Facade: High-Precision Insider Threat Detection Using Deep Contextual Anomaly Detection

Alex Kantchelian,Casper Neo,Ryan Stevens,Hyungwon Kim,Zhaohao Fu,Sadegh Momeni,Birkett Huber,Elie Bursztein,Yanis Pavlidis,Senaka Buthpitiya,Martin Cochran,Massimiliano Poletto

from arxiv, Under review

We present Facade (Fast and Accurate Contextual Anomaly DEtection): a high-precision deep-learning-based anomaly detection system deployed at Google (a large technology company) as the last line of defense against insider threats since 2018. Facade is an innovative unsupervised action-context system that detects suspicious actions by considering the context surrounding each action, including relevant facts about the user and other entities involved. It is built around a new multi-modal model that is trained on corporate document access, SQL query, and HTTP/RPC request logs. To overcome the scarcity of incident data, Facade harnesses a novel contrastive learning strategy that relies solely on benign data. Its use of history and implicit social network featurization efficiently handles the frequent out-of-distribution events that occur in a rapidly changing corporate environment, and sustains Facade's high precision performance for a full year after training. Beyond the core model, Facade contributes an innovative clustering approach based on user and action embeddings to improve detection robustness and achieve high precision, multi-scale detection. Functionally what sets Facade apart from existing anomaly detection systems is its high precision. It detects insider attackers with an extremely low false positive rate, lower than 0.01%. For single rogue actions, such as the illegitimate access to a sensitive document, the false positive rate is as low as 0.0003%. To the best of our knowledge, Facade is the only published insider risk anomaly detection system that helps secure such a large corporate environment.

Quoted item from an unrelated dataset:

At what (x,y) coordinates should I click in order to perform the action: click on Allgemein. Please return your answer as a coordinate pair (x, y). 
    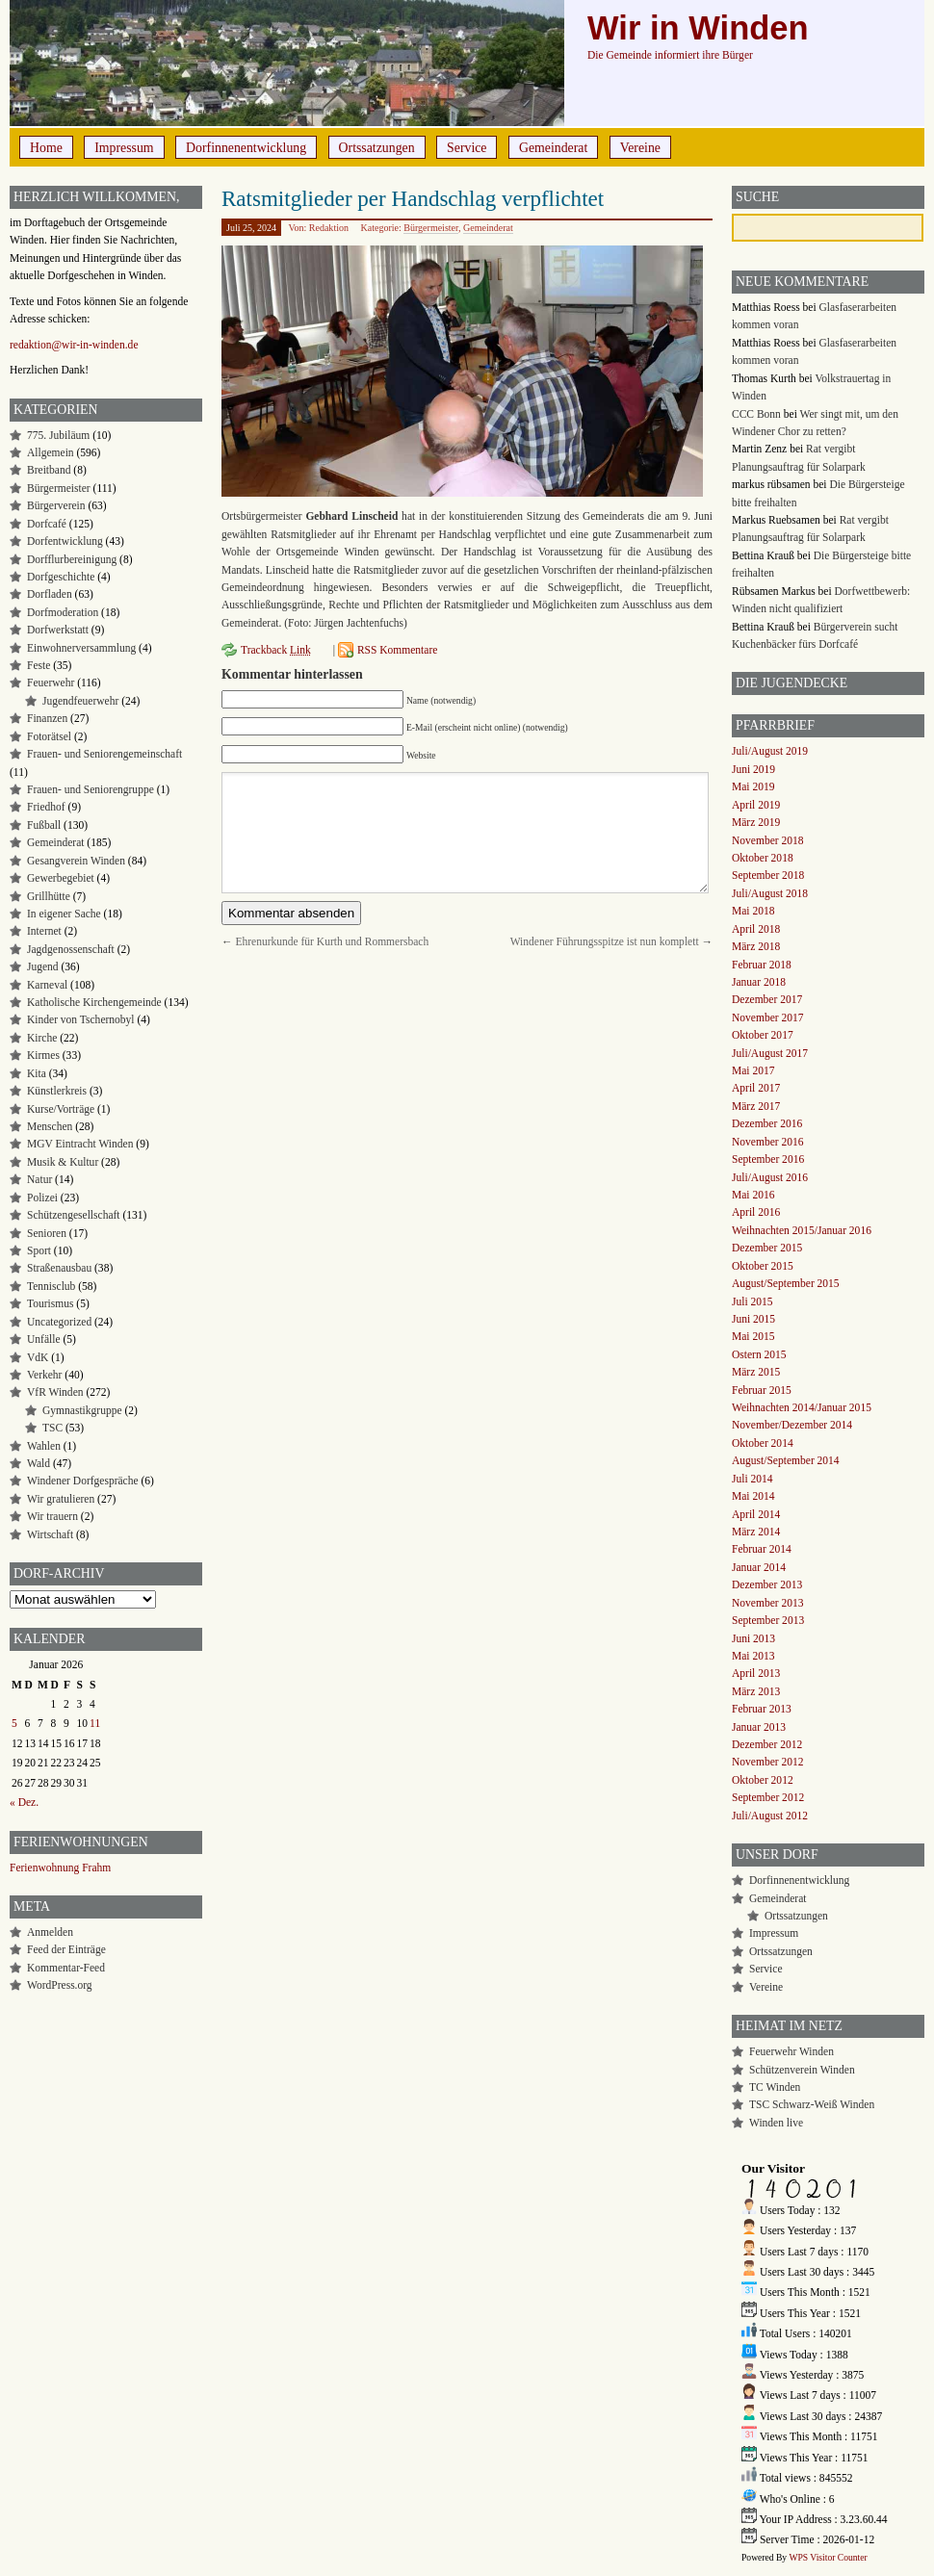
    Looking at the image, I should click on (50, 452).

翻译：本文介绍Facade（快速准确上下文异常检测系统）：一种基于深度学习的高精度异常检测系统，自2018年起作为防范内部威胁的最后一道防线部署于谷歌（一家大型科技公司）。Facade是一种创新的无监督行动-上下文系统，通过考量每个行动周围的上下文（包括涉及用户及其他实体的相关事实）来检测可疑行为。该系统围绕新型多模态模型构建，该模型基于企业文档访问记录、SQL查询日志及HTTP/RPC请求日志进行训练。为克服事件数据稀缺的挑战，Facade采用仅依赖良性数据的新型对比学习策略。通过历史特征化与隐式社交网络特征化的结合，该系统能有效处理快速变化的企业环境中频繁出现的分布外事件，并在训练后维持整年的高精度检测性能。除核心模型外，Facade还提出基于用户与行动嵌入向量的创新聚类方法，以提升检测鲁棒性并实现高精度多尺度检测。从功能角度看，Facade与现有异常检测系统的核心区别在于其高精度特性。该系统能以极低的误报率（低于0.01%）检测内部攻击者。针对单次恶意行动（如非法访问敏感文档），误报率可低至0.0003%。据我们所知，Facade是目前唯一公开发表的、能够为如此大规模企业环境提供安全保障的内部风险异常检测系统。